You can clone my voice#
- I am giving you permission to clone my voice…but not for commercial purposes or for content creation. You are only allowed to use my voice as your personal voice assistant.
- If you would like to clone my voice, here is the voice dataset: https://drive.google.com/drive/folders/1i6mWm8z2K_3rtanrVn1UcNgw5LQ0Zyv6?usp=sharing
What Do You Need?#
…just a computer. But if you have a GPU….better.
Here is what I am using and demonstrating in this video:
- Laptop with an Nvidia 3080 GPU
- Terry (my AI PC that I built in this video —> https://youtu.be/Wjrdr0NU4Sk?si=_zlFoZq5g3jAcntA) rocking dual Nvidia 4090s
- A cloud GPU (AWS EC2 instance)
- I used a g5.12xlarge instance (4 GPUs)
Step 1 - Data Prep#
- The key to any AI project is getting CLEAN DATA. Let’s do that now.
- For this tutorial, I’m going to show you two options:
- Record your voice using the Piper Recording Studio
- Pull audio data from YouTube videos
the Piper Recording Studio#
This option is for you if you want to clone your own voice (or someone close to you) and you are willing to sit still for an hour while saying nonsensical phrases to a computer. (Kind of what I do for a living.)
What do you need?#
- This will be VERY Linux-based, so you will need Mac, Linux or WSL2 running on Windows.

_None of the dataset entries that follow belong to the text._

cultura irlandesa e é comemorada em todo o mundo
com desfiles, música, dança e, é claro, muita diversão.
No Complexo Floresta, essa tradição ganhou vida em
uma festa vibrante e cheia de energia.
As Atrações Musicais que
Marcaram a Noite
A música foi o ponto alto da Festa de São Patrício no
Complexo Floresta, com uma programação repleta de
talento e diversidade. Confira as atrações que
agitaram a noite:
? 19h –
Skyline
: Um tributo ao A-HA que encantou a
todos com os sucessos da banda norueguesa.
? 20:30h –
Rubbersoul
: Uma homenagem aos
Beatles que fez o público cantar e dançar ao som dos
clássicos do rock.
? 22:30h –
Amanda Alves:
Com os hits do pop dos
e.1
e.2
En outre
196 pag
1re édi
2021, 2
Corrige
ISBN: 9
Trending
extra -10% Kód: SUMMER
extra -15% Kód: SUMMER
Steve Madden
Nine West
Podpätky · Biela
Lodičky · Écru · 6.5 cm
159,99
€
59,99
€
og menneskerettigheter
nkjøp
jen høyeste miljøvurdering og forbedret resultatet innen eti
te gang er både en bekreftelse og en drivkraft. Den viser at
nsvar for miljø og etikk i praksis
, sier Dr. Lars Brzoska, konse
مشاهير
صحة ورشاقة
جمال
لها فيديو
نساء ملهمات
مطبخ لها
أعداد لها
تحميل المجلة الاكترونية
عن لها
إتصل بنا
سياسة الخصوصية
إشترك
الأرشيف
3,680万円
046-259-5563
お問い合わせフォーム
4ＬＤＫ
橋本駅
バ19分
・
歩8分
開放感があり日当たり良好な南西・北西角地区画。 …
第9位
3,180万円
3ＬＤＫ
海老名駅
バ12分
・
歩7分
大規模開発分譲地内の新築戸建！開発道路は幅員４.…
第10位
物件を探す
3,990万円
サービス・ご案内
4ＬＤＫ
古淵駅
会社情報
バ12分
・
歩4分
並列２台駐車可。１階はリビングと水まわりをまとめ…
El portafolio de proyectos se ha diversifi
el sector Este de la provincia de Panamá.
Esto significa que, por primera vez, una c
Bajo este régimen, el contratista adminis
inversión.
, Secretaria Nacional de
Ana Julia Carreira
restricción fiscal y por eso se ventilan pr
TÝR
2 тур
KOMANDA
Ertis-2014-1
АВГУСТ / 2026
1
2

- In my demonstration, I’m showing you how to very quickly setup WSL2. (If you have no idea what WSL is but would like to know more….check out this video —-> https://youtu.be/vxTW22y8zV8?si=FpeB_ZiwrOweGZW_)
Quick WSL2 Setup#
wsl --install Ubuntu-22.04
## Why Ubuntu 22.04? It was the most stable in my testing.
Get some things setup#
(Linux and WSL2)
## Update repos
sudo apt update
## Clone the Piper Recording Studio repo from GitHub
git clone https://github.com/rhasspy/piper-recording-studio.git
## Jump into the directory
cd piper-recording-studio
## Create a Python Virtual Environment
python3 -m venv .venv
## Activate that Python Virtual Environment
source .venv/bin/activate
## Upgrade PIP
python3 -m pip install --upgrade pip
## Install requirements for this project
python3 -m pip install -r requirements.txt
## Now RUN the Piper Recording Studio
python3 -m piper_recording_studio
## Hit CTRL-C when you are done.
Record some stuff#
- Navigate to http://localhost:8000 to access the Web Interface of the Piper Recording Studio and start recording your lovely voice.

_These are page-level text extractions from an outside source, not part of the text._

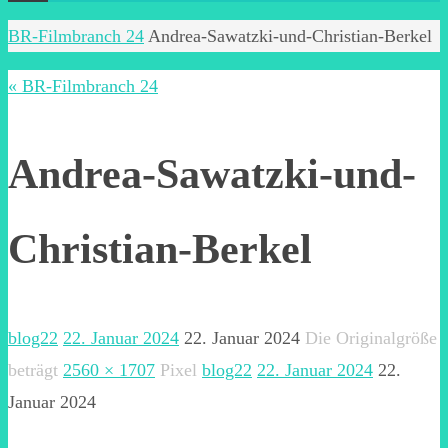
Start
BR-Filmbranch 24
Andrea-Sawatzki-und-Christian-Berkel
« BR-Filmbranch 24
Andrea-Sawatzki-und-
Christian-Berkel
blog22
22. Januar 2024
22. Januar 2024
Die Originalgröße
beträgt
2560 × 1707
Pixel
blog22
22. Januar 2024
22.
Januar 2024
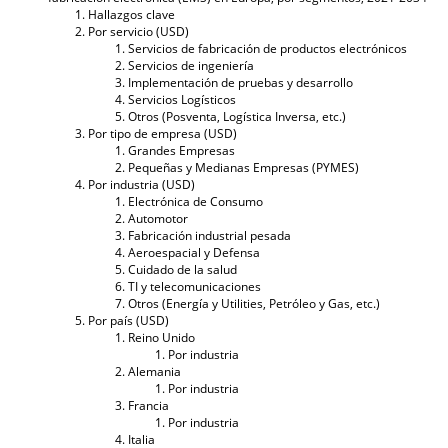
Hallazgos clave
Por servicio (USD)
Servicios de fabricación de productos electrónicos
Servicios de ingeniería
Implementación de pruebas y desarrollo
Servicios Logísticos
Otros (Posventa, Logística Inversa, etc.)
Por tipo de empresa (USD)
Grandes Empresas
Pequeñas y Medianas Empresas (PYMES)
Por industria (USD)
Electrónica de Consumo
Automotor
Fabricación industrial pesada
Aeroespacial y Defensa
Cuidado de la salud
TI y telecomunicaciones
Otros (Energía y Utilities, Petróleo y Gas, etc.)
Por país (USD)
Reino Unido
Por industria
Alemania
Por industria
Francia
Por industria
Italia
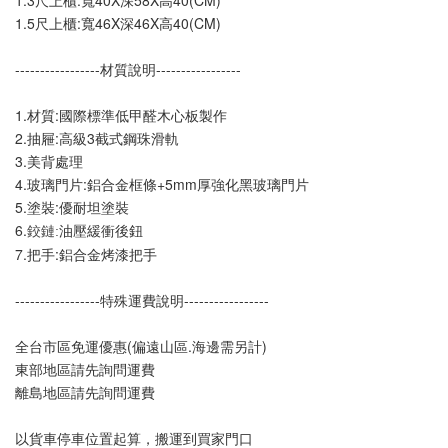
1.3尺上櫃:寬40X深58X高40(CM)
1.5尺上櫃:寬46X深46X高40(CM)
-----------------材質說明-----------------
1.材質:國際標準低甲醛木心板製作
2.抽屜:高級3截式鋼珠滑軌
3.美背處理
4.玻璃門片:鋁合金框條+5mm厚強化黑玻璃門片
5.塗裝:優耐坦塗裝
6.
油壓緩衝後鈕
鉸鏈:
7.把手:鋁合金烤漆把手
-----------------特殊運費說明-----------------
全台市區免運優惠(偏遠山區.海邊需另計)
東部地區請先詢問運費
離島地區請先詢問運費
以貨車停車位置起算，搬運到買家門口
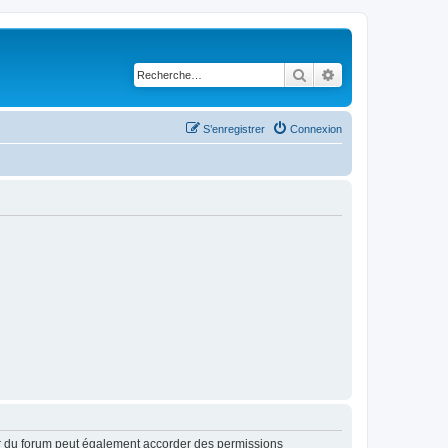
Rechercher
Recherche avancé
S’enregistrer
Connexion
ur du forum peut également accorder des permissions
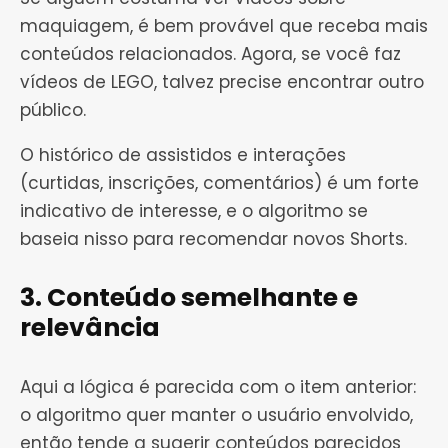
maquiagem, é bem provável que receba mais
conteúdos relacionados. Agora, se você faz
vídeos de LEGO, talvez precise encontrar outro
público.
O histórico de assistidos e interações
(curtidas, inscrições, comentários) é um forte
indicativo de interesse, e o algoritmo se
baseia nisso para recomendar novos Shorts.
3. Conteúdo semelhante e
relevância
Aqui a lógica é parecida com o item anterior:
o algoritmo quer manter o usuário envolvido,
então tende a sugerir conteúdos parecidos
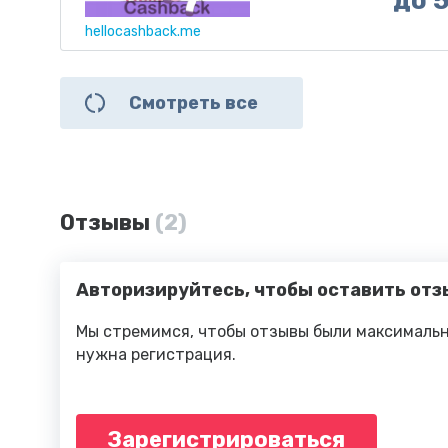
до 
hellocashback.me
Смотреть все
Отзывы
(2)
Авторизируйтесь, чтобы оставить отз
Мы стремимся, чтобы отзывы были максимальн
нужна регистрация.
Зарегистрироваться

Prepare the stuff you recorded#
## Jump into the directory where your recordings live
cd output/en_US/nameofyourrecordingstuff.chat
## Install ffmpeg
sudo apt install ffmpeg
## Jump back to the piper_recording_studo directory and export your data
cd ../../
python3 -m export_dataset ~/path/to/your/recorded/files ~/your/output/directory
## Deactivate your virtual environment
deactivate
YouTube Videos#
Download YouTube Videos#
## Make a new directory for this data prep and jump in there
mkdir dataprep
cd dataprep
## Create a new python virtual environment and activate it
python3 -m venv .venv
source .venv/bin/activate
## Install YT-DLP to download YouTube Videos
pip install yt-dlp
## Download the audio from a YouTube video
yt-dlp -x --audio-format wav "youtube URL"
Cleanup your audio samples#
- Piper TTS will want audio samples between 5-15sec. Any larger and it will hate you.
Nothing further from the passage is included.